About this task — Go through the records and extract every line with the word "nossos".
(Beginning of Provided entries)
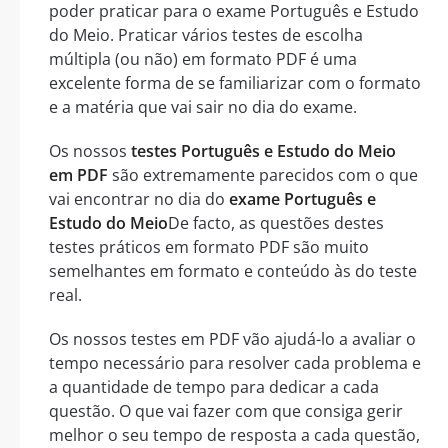
poder praticar para o exame Português e Estudo
do Meio. Praticar vários testes de escolha
múltipla (ou não) em formato PDF é uma
excelente forma de se familiarizar com o formato
e a matéria que vai sair no dia do exame.
Os nossos
testes Português e Estudo do Meio
em PDF
são extremamente parecidos com o que
vai encontrar no dia do
exame Português e
Estudo do Meio
De facto, as questões destes
testes práticos em formato PDF são muito
semelhantes em formato e conteúdo às do teste
real.
Os nossos testes em PDF vão ajudá-lo a avaliar o
tempo necessário para resolver cada problema e
a quantidade de tempo para dedicar a cada
questão. O que vai fazer com que consiga gerir
melhor o seu tempo de resposta a cada questão,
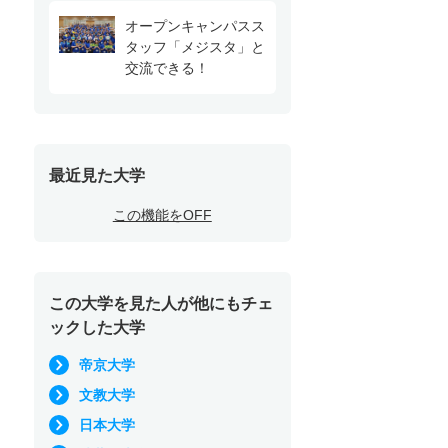
オープンキャンパスス
タッフ「メジスタ」と
交流できる！
最近見た大学
この機能をOFF
この大学を見た人が他にもチェ
ックした大学
帝京大学
文教大学
日本大学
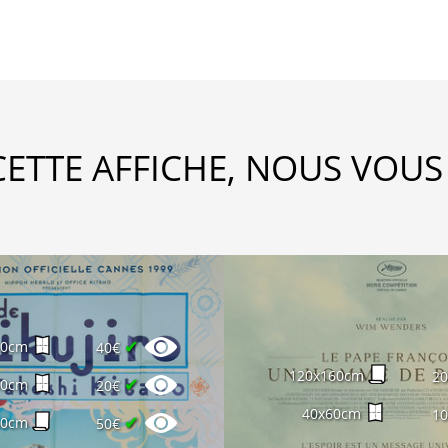
CETTE AFFICHE, NOUS VOUS
✔
60cm
40€
120x160cm
2
✔
60cm
20€
40x60cm
1
✔
60cm
50€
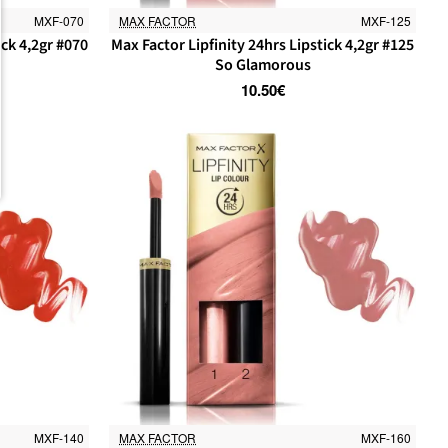
MXF-070
MAX FACTOR
MXF-125
ick 4,2gr #070
Max Factor Lipfinity 24hrs Lipstick 4,2gr #125
So Glamorous
10.50€
MXF-140
MAX FACTOR
MXF-160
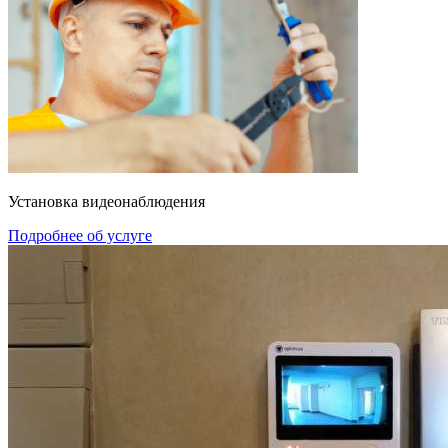
Установка видеонаблюдения
Подробнее об услуге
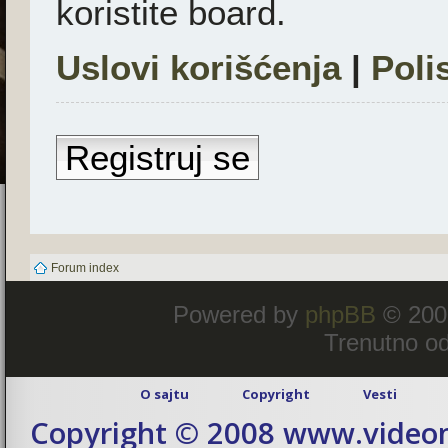
koristite board.
Uslovi korišćenja
|
Poli
Registruj se
Forum index
Powered by
phpBB
© 200
Trenutno od
O sajtu
Copyright
Vesti
Copyright © 2008 www.videom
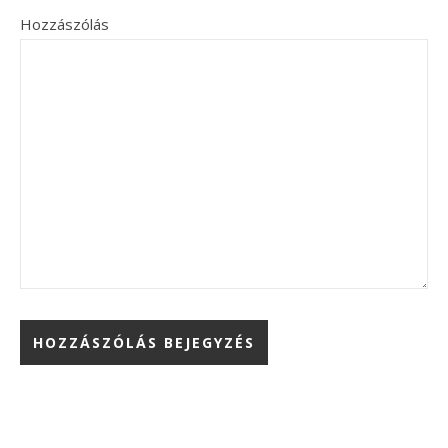
Hozzászólás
(End of Provided entries)
Solution —
Os nossos
Os nossos testes em PDF vão ajudá-lo a avaliar o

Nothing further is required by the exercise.